Catrin Hinkel, Microsoft Switzerland General Manager

Who are you in a few words?

I grew up and have lived in different countries and cultures and worked in a variety of industries and organizations where I have always enjoyed collaborating very closely with customers to drive their success through digital transformation. I am passionate about the impact that technology has on our world and lives. Competitive is another word I would use to describe myself, but more in the sporty and fun way. And I’m also the proud mother of two great sons.

What are the ingredients of your success? 

I have always wanted to get better at things everyday. Nobody is perfect, but everyone can improve. I rode in tournaments, swam in competitions – clearly with no chance of becoming world class – but that did not matter.
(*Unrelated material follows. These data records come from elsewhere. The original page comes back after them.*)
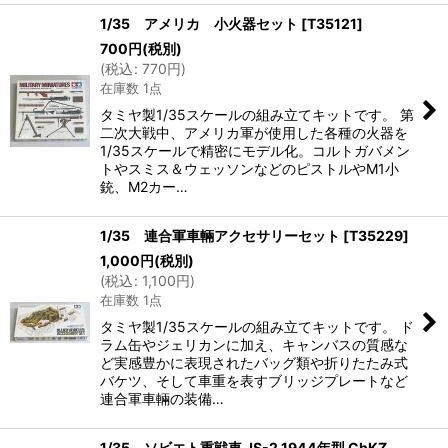
1/35 アメリカ 小火器セット
[
T35121
]
700
円
(税別)
(
税込
:
770
円
)
在庫数 1点
タミヤ製1/35スケールの組み立てキットです。 第
二次大戦中、アメリカ軍が使用した各種の火器を
1/35スケールで精密にモデル化。コルトガバメン
トやスミス＆ウェッソンなどのピストルやM1小
銃、M2カー…
1/35 連合軍車輛アクセサリーセット
[
T35229
]
1,000
円
(税別)
(
税込
:
1,100
円
)
在庫数 1点
タミヤ製1/35スケールの組み立てキットです。 ド
ラム缶やジェリカンに加え、キャンバスの質感な
ど実感豊かに表現されたバッグ類や折りたたみ式
バケツ、そして車重を表すブリッジプレートなど
連合軍車輛の装備…
1/35 ソビエト重戦車 JS-2 1944年型 ChKZ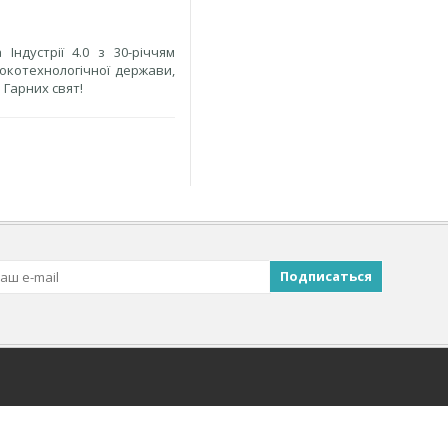
ндустрії 4.0 з 30-річчям
сокотехнологічної держави,
 Гарних свят!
At the same time, my goal is to be as authentic and integral as possible. Authenticity and integrity are also the basis of good teamwork, which is central to me. Because I am convinced that a well-coordinated team is unbeatable and successful.

What would you do differently if you could? 

Every experience made me the person I am today – be it positive or negative. Even though some situations in life could have gone differently, I am grateful for where I am in my life today.

What is the best advice you received or the one you would give to women who want to develop professionally ? 

Women often feel they have to work harder and perform more tasks. They want to draw attention to themselves by doing so. However, that doesn’t work. I have always made myself seen and made it clear what I want to achieve with confidence. That’s the advice I would give.

What is in your view the most important change over the last 4 decades for women ? 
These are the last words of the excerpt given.